Database Sample Questions
ER Diagram
Relational Schema
Data Dictionary
contests
Column | Data Type | Required | Unique | Description |
---|---|---|---|---|
contest_id | INT | yes | yes | Contest Identification Number |
contest_name | VARCHAR | yes | yes | Contest Name |
contest_year | INT | yes | no | Contest Year |
contest_month | CHAR(3) | yes | no | Contest Month |
candidates
Column | Data Type | Required | Unique | Description |
---|---|---|---|---|
candidate_id | VARCHAR | yes | yes | Composite primary key (candidate_name, contest_id).
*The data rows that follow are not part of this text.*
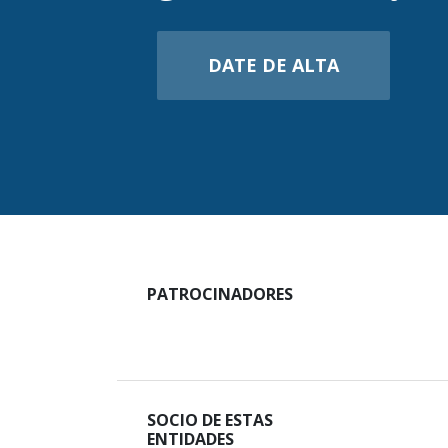
DATE DE ALTA
PATROCINADORES
SOCIO DE ESTAS
ENTIDADES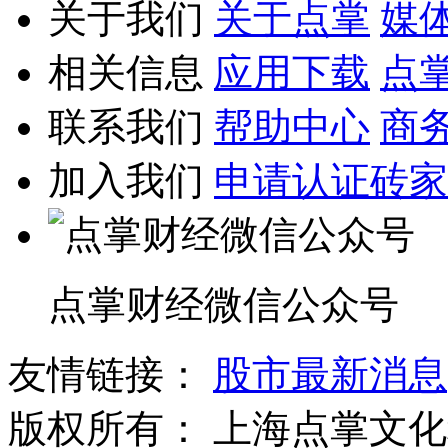
关于我们
关于点掌
媒
相关信息
应用下载
点
联系我们
帮助中心
商
加入我们
申请认证砖家
点掌财经微信公众号
友情链接：
股市最新消息
版权所有：
上海点掌文化科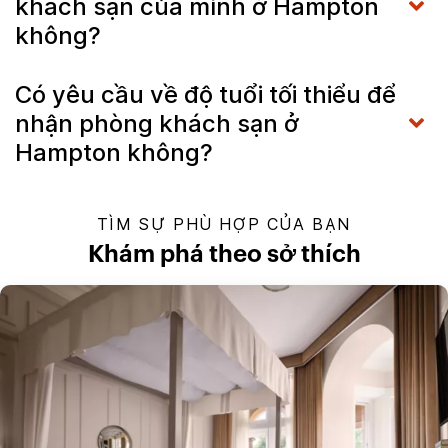
khách sạn của mình ở Hampton
không?
Có yêu cầu về độ tuổi tối thiểu để
nhận phòng khách sạn ở
Hampton không?
TÌM SỰ PHÙ HỢP CỦA BẠN
Khám phá theo sở thích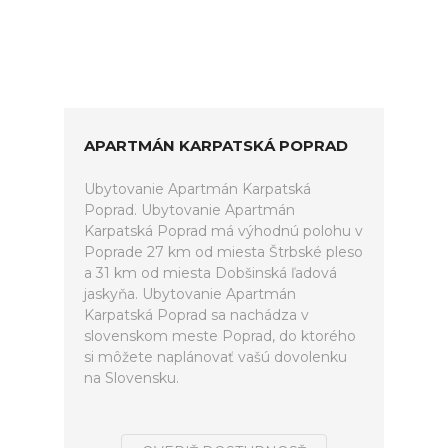
APARTMÁN KARPATSKÁ POPRAD
Ubytovanie Apartmán Karpatská
Poprad. Ubytovanie Apartmán
Karpatská Poprad má výhodnú polohu v
Poprade 27 km od miesta Štrbské pleso
a 31 km od miesta Dobšinská ľadová
jaskyňa. Ubytovanie Apartmán
Karpatská Poprad sa nachádza v
slovenskom meste Poprad, do ktorého
si môžete naplánovať vašú dovolenku
na Slovensku.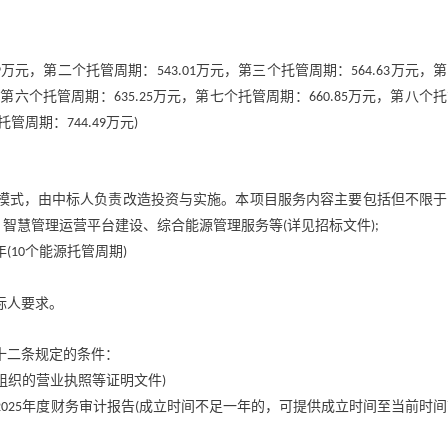
万元，第二个托管周期：
万元，第三个托管周期：
万元，第
9
543.01
564.63
，第六个托管周期：
万元，第七个托管周期：
万元，第八个托
635.25
660.85
托管周期：
万元
744.49
)
模式，由中标人负责改造投资与实施。本项目服务内容主要包括但不限于
、智慧管理运营平台建设、综合能源管理服务等
详见招标文件
(
);
年
个能源托管周期
(10
)
标人要求。
十二条规定的条件：
组织的营业执照等证明文件
)
年度财务审计报告
成立时间不足一年的，可提供成立时间至当前时间
2025
(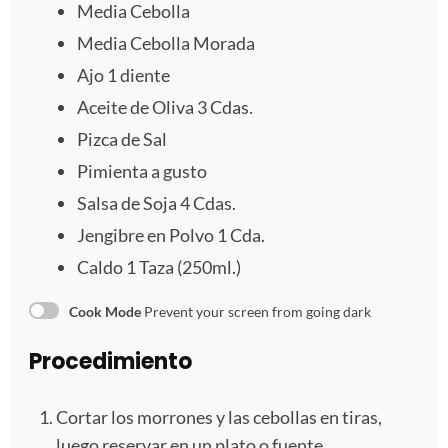
Media Cebolla
a
a
a
a
a
Media Cebolla Morada
s
s
s
s
Ajo
1
diente
Aceite de Oliva 3 Cdas.
Pizca de Sal
Pimienta a gusto
Salsa de Soja 4 Cdas.
Jengibre en Polvo 1 Cda.
Caldo
1
Taza (250ml.)
Cook Mode
Prevent your screen from going dark
Procedimiento
Cortar los morrones y las cebollas en tiras,
luego reservar en un plato o fuente.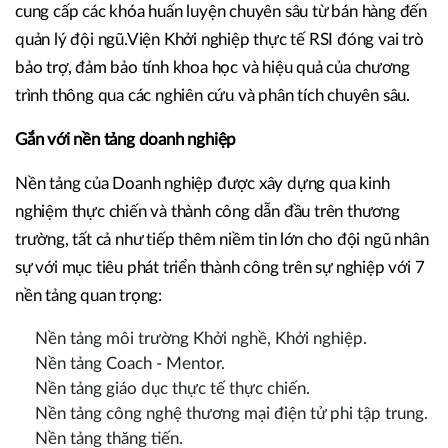
cung cấp các khóa huấn luyện chuyên sâu từ bán hàng đến
quản lý đội ngũ.Viện Khởi nghiệp thực tế RSI đóng vai trò
bảo trợ, đảm bảo tính khoa học và hiệu quả của chương
trình thông qua các nghiên cứu và phân tích chuyên sâu.
Gắn với nền tảng doanh nghiệp
Nền tảng của Doanh nghiệp được xây dựng qua kinh
nghiệm thực chiến và thành công dẫn đầu trên thương
trường, tất cả như tiếp thêm niềm tin lớn cho đội ngũ nhân
sự với mục tiêu phát triển thành công trên sự nghiệp với 7
nền tảng quan trọng:
Nền tảng môi trường Khởi nghề, Khởi nghiệp.
Nền tảng Coach - Mentor.
Nền tảng giáo dục thực tế thực chiến.
Nền tảng công nghệ thương mại điện tử phi tập trung.
Nền tảng thăng tiến.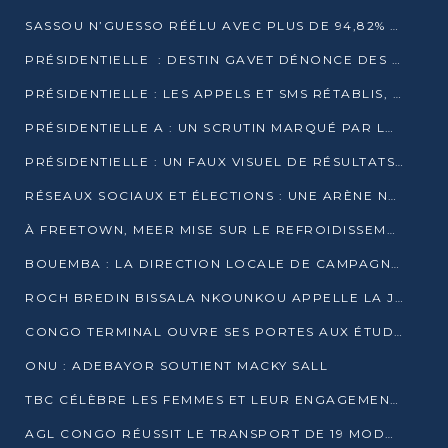
SASSOU N’GUESSO RÉÉLU AVEC PLUS DE 94,82% DES VOIX
PRÉSIDENTIELLE : DESTIN GAVET DÉNONCE DES IRRÉGULARITÉS ET REVENDIQUE LA VICTOIRE
PRÉSIDENTIELLE : LES APPELS ET SMS RÉTABLIS, INTERNET RESTE BLOQUÉ
PRÉSIDENTIELLE A : UN SCRUTIN MARQUÉ PAR LA COUPURE D’INTERNET ET UNE AFFLUENCE TIMIDE À BRAZZAVILLE
PRÉSIDENTIELLE : UN FAUX VISUEL DE RÉSULTATS CIRCULE
RÉSEAUX SOCIAUX ET ÉLECTIONS : UNE ARÈNE NUMÉRIQUE EN PLEINE MUTATION AU CONGO
À FREETOWN, MEER MISE SUR LE REFROIDISSEMENT PASSIF FACE À LA CHALEUR EXTRÊME
BOUEMBA : LA DIRECTION LOCALE DE CAMPAGNE DE DENIS SASSOU N’GUESSO MULTIPLIE LES ACTIVITÉS DE MOBILISATION
ROCH BREDIN BISSALA NKOUNKOU APPELLE LA JEUNESSE DE GOMA TSÉ-TSÉ À UN VOTE MASSIF POUR DENIS SASSOU NGUESSO
CONGO TERMINAL OUVRE SES PORTES AUX ÉTUDIANTS EN TRANSPORT ET LOGISTIQUE
ONU : ADEBAYOR SOUTIENT MACKY SALL
TBC CÉLÈBRE LES FEMMES ET LEUR ENGAGEMENT À L’OCCASION DU 8 MARS
AGL CONGO RÉUSSIT LE TRANSPORT DE 19 MODULES HORS GABARIT ENTRE POINTE-NOIRE ET BRAZZAVILLE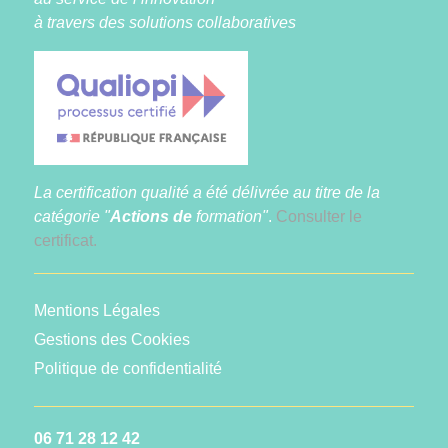
à travers des solutions collaboratives
La certification qualité a été délivrée au titre de la
catégorie "
Actions de
formation"
.
Consulter le
certificat.
Mentions Légales
Gestions des Cookies
Politique de confidentialité
06 71 28 12 42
Candidate Identification Number |
candidate_name | VARCHAR | yes | yes | Candidate Name |
party | VARCHAR | yes | no | Candidate Party |
contest_id | INT | yes | no | Foreign key (contests) Contest Identification Number |
results_by_county
Column | Data Type | Required | Unique | Description |
---|---|---|---|---|
result_id | VARCHAR | yes | yes | Result Identification Number |
candidate_id | VARCHAR | yes | yes | Foreign key (candidates) Candidate Identification Number |
county_fips_code | INT | yes | no | Foreign Key (counties) Federal Information Processing Standards code which uniquely identified counties |
registered_voters | INT | yes | no | Number of registered voters within the county |
election_day | INT | yes | no | Election date within the county |
absentee_by_mail | INT | yes | no | Number of absentee by mail votes within the county |
advance_in_person | INT | yes | no | Number of advance in person mail votes within the county |
provisional | INT | yes | no | Number of provisional votes within the county |
total_votes | INT | yes | no | Total number of votes within the county |
counties
Column | Data Type | Required | Unique | Description |
---|---|---|---|---|
county_fips_code | INT | yes | yes | Federal Information Processing Standards code which uniquely identified counties |
county_state_code | INT | yes | yes | County State Identification Number |
county_name | VARCHAR | yes | yes | County name |
shapefile | VARCHAR | yes | no | County geospatial data formatted for geographic information system (GUS) use |
county_turnout
Column | Data Type | Required | Unique | Description |
---|---|---|---|---|
county_turnout_id | VARCHAR | yes | yes | Composite primary key (county_fips_code, election_year, election_month) County Turnout Identification Number |
county_fips_code | INT | yes | yes | Foreign key (counties)Federal Information Processing Standards code which uniquely identifies counties |
race | CHAR(3) | yes | no | County race turnout |
gender | CHAR(1) | yes | no | County gender turnout |
age_grp | CHAR(5) | yes | no | County age group turnout |
registered | INT | yes | no | Number of citizens within the county registered to vote |
voted | INT | yes | no | Number of citizens within the county that voted |
precinct_turnout
Column | Data Type | Required | Unique | Description |
---|---|---|---|---|
precinct_turnout_id | VARCHAR | yes | yes | Composite primary key (county_turnout_id, precinct_id) Precinct Turnout Identification Number |
county_turnout_id | VARCHAR | yes | yes | Foreign key (county_turnout) County Turnout Identification Number |
county_fips_code | INT | yes | yes | Foreign key (counties) Federal Information Processing Standards code which uniquely identified counties |
precinct_id | VARCHAR | yes | yes | Precinct Turnout Identification Number |
race | CHAR(3) | yes | no | Precinct race turnout |
gender | CHAR(1) | yes | no | Precinct gender turnout |
registered | INT | yes | no | Number of citizens within the precinct registered to vote |
voted | INT | yes | no | Number of citizens within the precinct that voted |
population
Column | Data Type | Required | Unique | Description |
---|---|---|---|---|
census_id | VARCHAR | yes | yes | Composite primary key (year, county_fips_code, aggrp, race, gender) Census Identification Number |
county_fips_code | INT | yes | yes | Foreign key (counties) Federal Information Processing Standards code which uniquely identifies counties |
year | INT | yes | no | Population year |
aggrp | INT | yes | no | Population age group - literal age i.e., 0,1,2,3 |
race | INT | yes | no | Population race |
gender | CHAR(1) | yes | no | Population gender |
county_turnout.age_grp | CHAR(5) | yes | no | County turnout age group - categorized in groups i.e., 18-24,25-29 |
population | INT | yes | no | Population number |